Body: Tacrolimus is an immunosuppressant commonly prescribed for transplant recipients. It has a narrow therapeutic window, with acute rejection resulting from insufficient dosing, and increased risk of kidney injury and drug toxicity associated with increased blood concentrations. Tacrolimus is metabolized by the CYP3A5 enzyme, where reductions in CYP3A5 activity cause decreased metabolism leading to more rapid increases in blood concentration level for a given dose of the drug. Identifying an individual’s CYP3A5 expression level is therefore essential for proper tacrolimus dosing. Three CYP3A5 alleles (*3, *6 and *7) are associated with full or partial loss of protein activity depending on zygosity. Both the Dutch Pharmacogenetic Working Group (DPWG) as well as the Clinical Pharmacogenetics Implementation Consortium (CPIC) agree on recommendations for tacrolimus dosing based on CYP3A5 genotyping for the *3, *6 and *7 alleles.

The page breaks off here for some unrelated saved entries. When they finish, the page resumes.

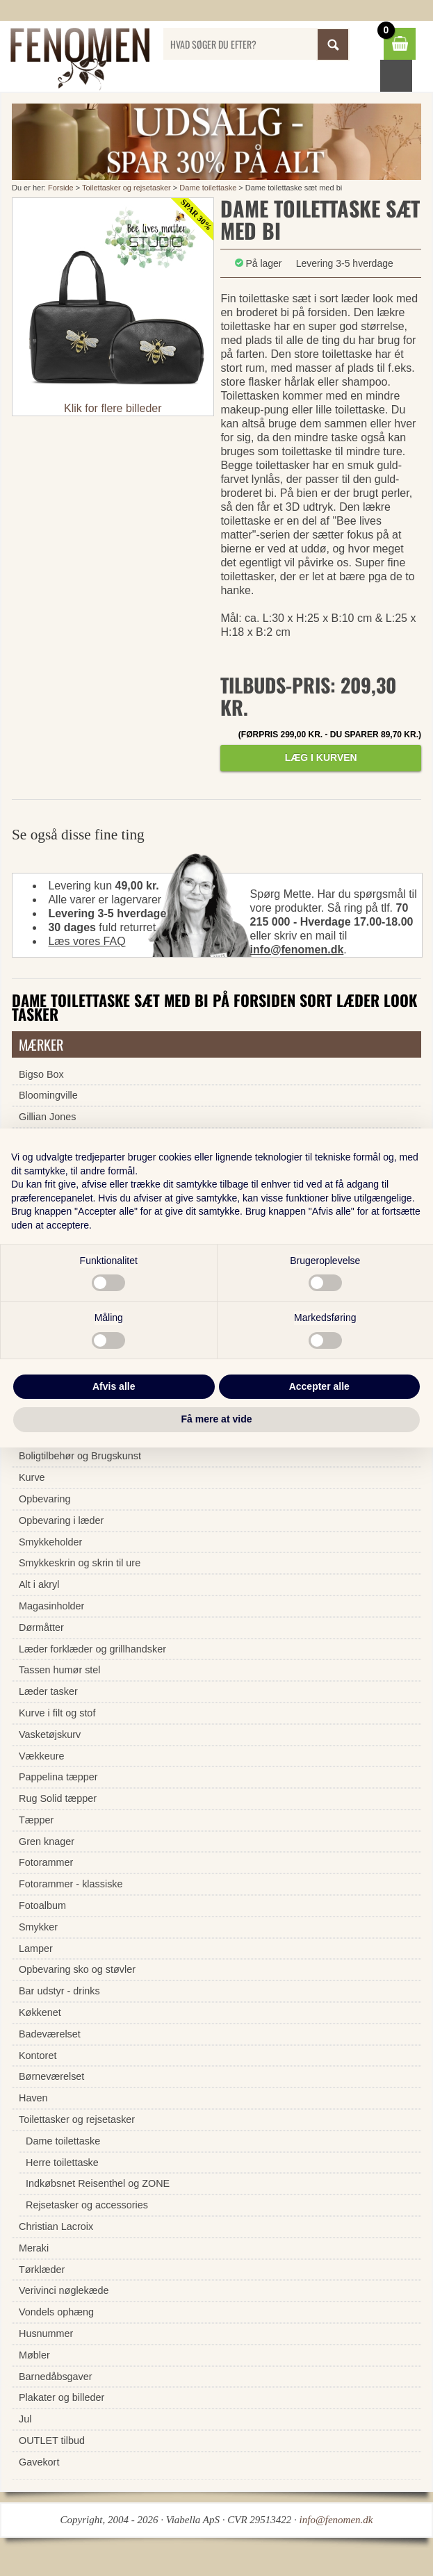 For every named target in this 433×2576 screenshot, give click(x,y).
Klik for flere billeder (113, 408)
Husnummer (46, 2333)
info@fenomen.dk (297, 949)
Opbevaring (44, 1498)
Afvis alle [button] (113, 1386)
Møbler (34, 2355)
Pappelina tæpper (58, 1776)
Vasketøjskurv (50, 1734)
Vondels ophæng (56, 2311)
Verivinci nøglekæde (64, 2290)
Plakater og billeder (61, 2397)
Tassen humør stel (60, 1669)
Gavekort (39, 2462)
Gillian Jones (47, 1116)
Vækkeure (42, 1756)
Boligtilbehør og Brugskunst (80, 1455)
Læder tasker (48, 1691)
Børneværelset (51, 2076)
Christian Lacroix (56, 2226)
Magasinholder (51, 1605)
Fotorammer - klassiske (71, 1883)
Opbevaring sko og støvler (77, 1969)
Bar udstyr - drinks (59, 1990)
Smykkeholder (50, 1542)
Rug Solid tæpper (58, 1798)
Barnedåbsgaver (55, 2376)
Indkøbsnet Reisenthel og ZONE (98, 2183)
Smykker (38, 1927)
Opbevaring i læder (61, 1520)
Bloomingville (48, 1095)
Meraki (34, 2248)
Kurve (32, 1477)
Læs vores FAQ (86, 941)
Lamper (36, 1948)
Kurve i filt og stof (57, 1712)
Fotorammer (46, 1862)
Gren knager (46, 1841)
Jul (25, 2419)
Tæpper (36, 1820)
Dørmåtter (41, 1627)
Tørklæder (42, 2269)
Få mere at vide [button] (216, 1419)
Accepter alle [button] (319, 1386)
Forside (61, 187)
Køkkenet (40, 2012)
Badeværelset (50, 2034)
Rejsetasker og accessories (87, 2204)
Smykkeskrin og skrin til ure (79, 1562)
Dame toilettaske (207, 187)
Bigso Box (41, 1074)
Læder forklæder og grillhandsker (92, 1649)
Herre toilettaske (62, 2162)
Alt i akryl (39, 1584)
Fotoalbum (42, 1905)
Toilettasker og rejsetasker (126, 187)
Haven (33, 2097)
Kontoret (37, 2055)
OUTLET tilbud (52, 2440) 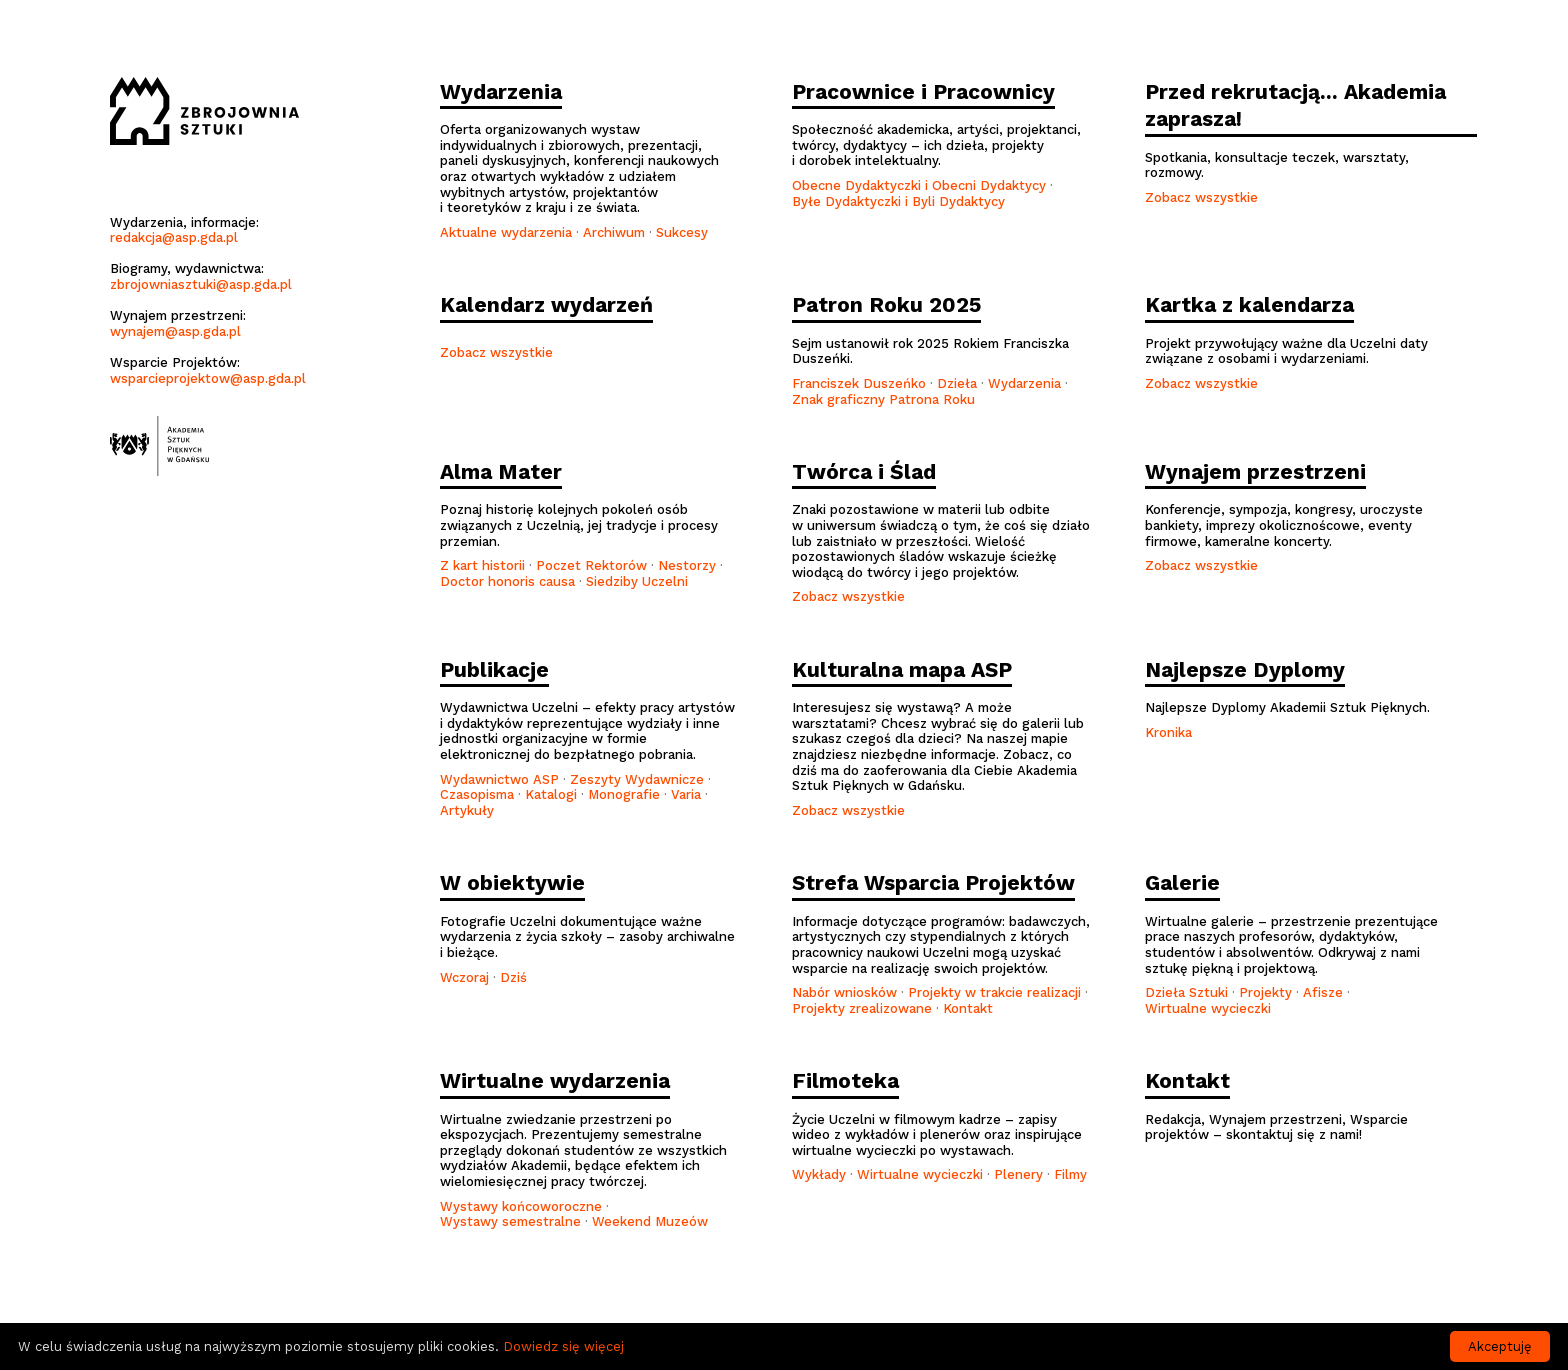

We have developed a test for CYP3A5 *3, *6 and *7 genotyping. The test uses a 6-plex qPCR assay format with a high level of reliability. We completed analytical performance testing by assessing accuracy, sensitivity, precision and robustness of TacroType using multiple sources of human DNA. Accuracy was confirmed for each possible genotype at all three alleles using well-characterized reference samples. TacroType exhibited accurate and robust performance within a broad range of DNA input. Precision studies indicated consistent assay results across operators, instruments and lots of reagent. Accurate and consistent assay performance was demonstrated using EDTA and ACD blood and buccal swabs prepared by a variety of DNA extraction method.
Conclusion: We have developed a robust and rapid test to detect CYP3A5 *3, *6 and *7 genotyping. TacroType is accurate, sensitive, precise and is suitable for use with blood and buccal swab samples.